Thursday, February 19, 2009
With all the talk these days about how “SOA is dead,” one might wonder: What does it really mean and what could have killed it? Yes, there has been disillusionment, but there are also examples of great success. From where I sit, I see the difference as a mismatch between SOA definitions and expectations. Let me explain.
There seems to be two major competing definitions of SOA floating out there. From the top down, the definition is that SOA is an architecture of interacting services. From the bottom up, the definition is that SOA is an integration technology – a more flexible way to hook things together (such as via web services). Each of these definitions has broad-reaching implications, from planning to governance to infrastructure support. From the business perspective the holy grail is the “adaptive enterprise” – the agility to turn the business on a dime to meet the requirements of a rapidly changing environment. The first definition of SOA holds out this promise – having a collection of architected services to mix and match allows a business to reconfigure the business and supporting IT to meet new demands. From a technology perspective, the second definition provides the benefit of network flexibility – making different technologies interoperable and allowing disparate technologies to be plugged in more easily.
So, for purposes of this discussion, the question is: is what is being promised the same as what is expected? In many cases of SOA disappointment, I contend the “buyers” (typically the business side) have been told that SOA leads to organizational agility. But, the SOA implementers have set out to deploy according to the second definition. Let’s be clear; there is a lot involved in implementing SOA according to either of these definitions. So, after the initial deliverables, the team shows the business what they have produced and the response is: How does this achieve organizational agility? The problem is they are both right – just using different definitions of SOA. Unfortunately, that is probably the end of the SOA initiative for that organization.
Perhaps what we need is to start each conversation with a comparison of the definition each party is using. This might help avoid the mismatch between what is expected and what is produced.
Tuesday, January 20, 2009
Forget IT. SOA can be applied to an organization (even one devoid of IT).
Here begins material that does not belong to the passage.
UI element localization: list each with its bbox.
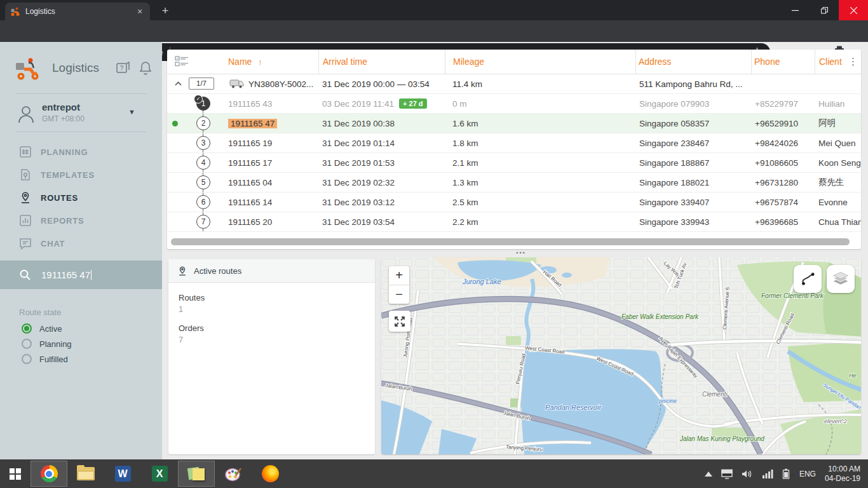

If we throw out the conventional definition of organizations of hierarchies and functional units and replace it with a framework of business units offering services, we can derive a service oriented organization. Starting with the products and services we provide to external parties (external customers) and the products and services we obtain from external parties (external suppliers), we have the beginning of a framework to describe the organization. If we then add sets of internal customers and suppliers and define the act of providing a product or service to a customer as a service, we have the next step – a collection of services – tasks performed for a consumer. We can then map the incoming products and services to outgoing products and services by defining processes that consist of steps in transforming inputs to outputs. The processes and steps in the process are the services previously defined. So, processes become a string of services that are orchestrated to produce outputs. Now services are a lot like processes (very fractal) with inputs, activities and outputs; and, they can consume other services, so we need some rules to prevent service conflicts and circularities. This is achieved by defining an architecture of services with layers dividing the services based on rules about which services can call which other ones (for example, a typical rule is services at a given layer cannot call services at a higher layer).
Organizations that define themselves as collections of service (org) units, achieve agility from two basic facts: (1) processes can be changed by rearranging the services or replacing a given service with a different (new?) service and (2) new products can be produced by combining existing services in new ways and adding a few additional ones. Think about an insurance company offering a new coverage product – many of the activities required are the same as for existing products and can be reused.
In IT, the concepts are the same, except that now we are talking about software components instead of organizational units and they are even more flexible – software services can be offered to multiple consumers from the same distributed component on the network (i.e., the “cloud”). All of this adds up to a significant gain in agility both on the organizational and the IT side.